In virtù di quella che ha ritenuto essere la ratio della norma contenuta nell’art 51 del c.d.f. il CNF ha tuttavia anche chiarito che “il dovere di riservatezza dell’avvocato è posto esclusivamente a tutela della sfera privata del cliente o parte assistita e non anche di quella della controparte” (C.N.F. sentenza del 10 giugno 2014, n. 84).

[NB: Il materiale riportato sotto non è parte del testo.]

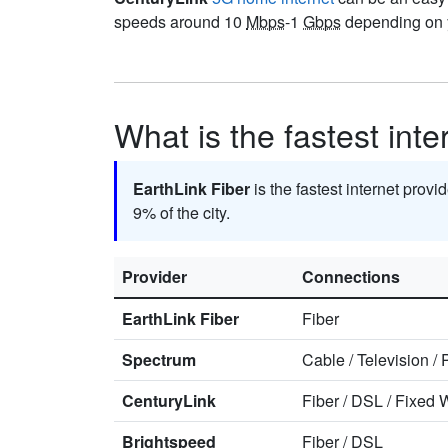
speeds around 10
Mbps
-1
Gbps
depending on y
What is the fastest inte
EarthLink Fiber
is the fastest internet provi
9% of the city.
Provider
Connections
EarthLink Fiber
Fiber
Spectrum
Cable
/
Television
/
CenturyLink
Fiber
/
DSL
/
Fixed W
Brightspeed
Fiber
/
DSL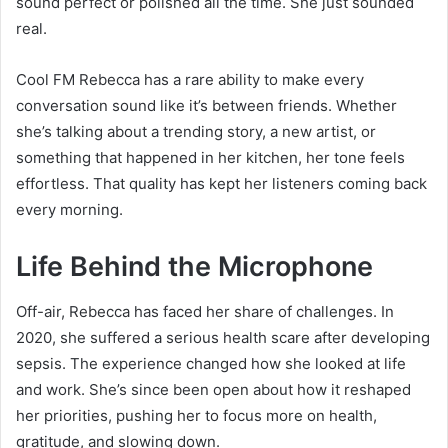
sound perfect or polished all the time. She just sounded
real.
Cool FM Rebecca has a rare ability to make every
conversation sound like it’s between friends. Whether
she’s talking about a trending story, a new artist, or
something that happened in her kitchen, her tone feels
effortless. That quality has kept her listeners coming back
every morning.
Life Behind the Microphone
Off-air, Rebecca has faced her share of challenges. In
2020, she suffered a serious health scare after developing
sepsis. The experience changed how she looked at life
and work. She’s since been open about how it reshaped
her priorities, pushing her to focus more on health,
gratitude, and slowing down.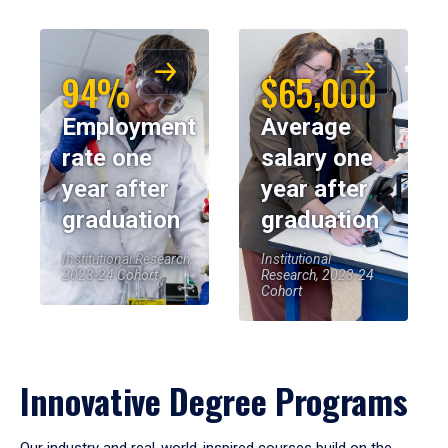
94%
$65,000
Employment
Average
rate one
salary one
year after
year after
graduation
graduation
Institutional Research,
Institutional
2023-24 Cohort
Research, 2023-24
Cohort
Innovative Degree Programs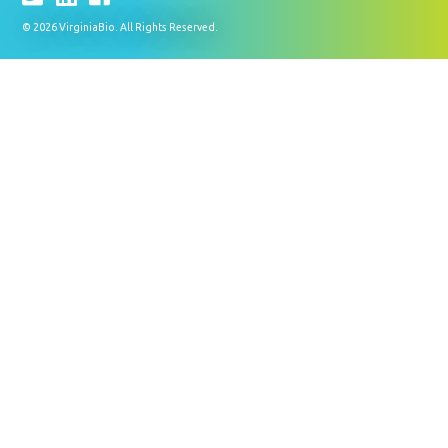
© 2026 VirginiaBio. All Rights Reserved.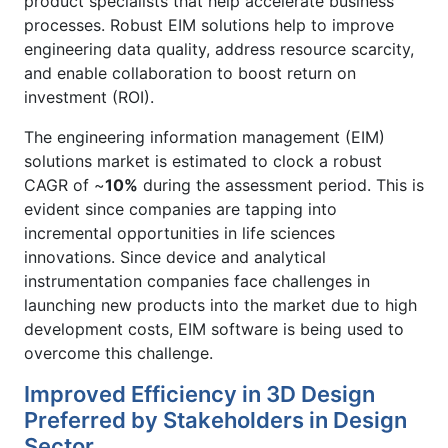
product specialists that help accelerate business
processes. Robust EIM solutions help to improve
engineering data quality, address resource scarcity,
and enable collaboration to boost return on
investment (ROI).
The engineering information management (EIM)
solutions market is estimated to clock a robust
CAGR of ~
10%
during the assessment period. This is
evident since companies are tapping into
incremental opportunities in life sciences
innovations. Since device and analytical
instrumentation companies face challenges in
launching new products into the market due to high
development costs, EIM software is being used to
overcome this challenge.
Improved Efficiency in 3D Design
Preferred by Stakeholders in Design
Sector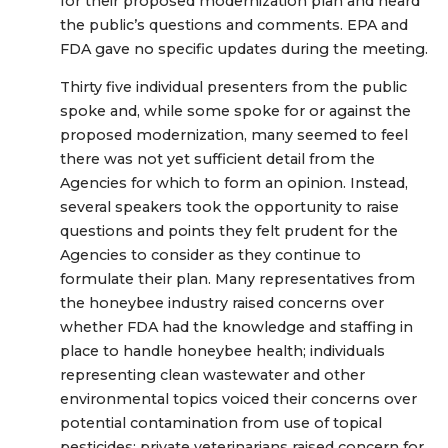
for their proposed modernization plan and heard
the public’s questions and comments. EPA and
FDA gave no specific updates during the meeting.
Thirty five individual presenters from the public
spoke and, while some spoke for or against the
proposed modernization, many seemed to feel
there was not yet sufficient detail from the
Agencies for which to form an opinion. Instead,
several speakers took the opportunity to raise
questions and points they felt prudent for the
Agencies to consider as they continue to
formulate their plan. Many representatives from
the honeybee industry raised concerns over
whether FDA had the knowledge and staffing in
place to handle honeybee health; individuals
representing clean wastewater and other
environmental topics voiced their concerns over
potential contamination from use of topical
pesticides; private veterinarians raised concern for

Si può dunque sostenere che la ratio del divieto di testimonianza dell’avvocato posto dall’art. 51 c.d.f. riguardi  la necessità di garantire l’integrità e l’effettività del diritto di difesa della parte assistita dal professionista, nonché l’inopportunità di agire nello stesso giudizio in qualità di difensore e testimone. Non è oggetto di tutela il diritto alla riservatezza o alla difesa della controparte della parte assistita.

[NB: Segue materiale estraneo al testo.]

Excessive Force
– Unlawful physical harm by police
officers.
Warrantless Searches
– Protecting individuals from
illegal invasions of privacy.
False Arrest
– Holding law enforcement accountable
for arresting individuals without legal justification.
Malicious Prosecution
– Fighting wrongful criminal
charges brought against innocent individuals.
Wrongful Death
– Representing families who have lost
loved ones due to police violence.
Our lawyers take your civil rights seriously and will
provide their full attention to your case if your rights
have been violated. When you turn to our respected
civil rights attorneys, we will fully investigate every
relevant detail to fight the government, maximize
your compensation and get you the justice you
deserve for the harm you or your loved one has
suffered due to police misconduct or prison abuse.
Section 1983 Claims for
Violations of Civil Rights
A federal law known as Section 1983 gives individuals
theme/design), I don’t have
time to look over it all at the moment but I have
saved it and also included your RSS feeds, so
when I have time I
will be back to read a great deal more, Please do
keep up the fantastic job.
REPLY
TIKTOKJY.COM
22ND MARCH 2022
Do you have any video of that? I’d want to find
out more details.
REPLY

Nel caso di specie la narrativa dei fatti fa presumere che l’avvocato venga chiamato a deporre su fatti che riguardano un terzo soggetto diverso da quello che ha conferito a lui il mandato professionale relativo a cause ormai definite.

3. Si deve comunque tenere presente che, ai sensi dell’art. 200 c.p.p. (richiamato dall’art. 249 c.p.c.), l’Avvocato ha facoltà di astenersi dal deporre come testimone “su quanto ha(nno) conosciuto per ragione del proprio ministero, ufficio o professione”. Ciò comporta per l’avvocato l’esclusione dell’obbligo di rendere testimonianza su tutto ciò che ha formato oggetto della sua conoscenza per ragione di un determinato incarico.

Ci corre infine l’obbligo di precisare che:

– con la nuova disciplina dell’ordinamento della professione forense “il potere disciplinare appartiene ai consigli distrettuali di disciplina forense” e dunque non rientra più tra i compiti e le prerogative del Consiglio dell’Ordine;

– ne consegue che i pareri in materia deontologica che gli iscritti richiedono al Consiglio dell’Ordine vengono da questo rilasciati in termini generali e non assumono né possono assumere, in eventuali procedimenti disciplinari, alcuna funzione orientativa né tantomeno vincolante del giudizio del Consiglio Distrettuale di Disciplina né rilevare quali esimente dell’iscritto sotto il profilo soggettivo;

– pertanto, è possibile che il Consiglio Distrettuale di Disciplina, nella sua autonoma valutazione di comportamenti concretamente tenuti, possa pervenire a conclusioni diverse da quelle fatte proprie dal Consiglio.

 

NOTE:

[1] “L’obbligo per l’avvocato di rinunciare al mandato senza poterlo riassumere qualora intenda presentarsi come testimone (art. 58 cdf) non può che operare nello medesimo processo che vede l’avvocato svolgere l’ufficio di difensore, e si fonda sulla necessità di evitare la commistione dei ruoli stessi, cioè che l’avvocato si trovi contemporaneamente a rivestire la funzione di difensore e quella di testimone nel medesimo processo; nulla invece la norma dice, né può dire, in relazione all’eventuale testimonianza da rendersi in processo diverso da quello nel quale l’avvocato è difensore, non essendo in grado certamente di vietare in senso assoluto il diritto-dovere del cittadino comune, seppure avvocato, di rendere testimonianza e prevedendo il solo correttivo del potersi avvalere del vincolo del segreto professionale per sottrarvisi (Nel caso di specie, l’incolpato era stato sanzionato per aver testimoniato in un procedimento penale a favore di un proprio cliente, che assisteva in un diverso procedimento, peraltro di natura civile, senza rinunciare a tale mandato. In applicazione del principio di cui in massima, il CNF ha annullato la sanzione)”; così C.N.F., sentenza del 8 ottobre 2013, n. 172

[2] Cfr. Cassazione a Sezioni Unite n. 22253/2017.

[3] Cfr. Cassazione Penale, sez. VI. 02 aprile 2013, n. 15003.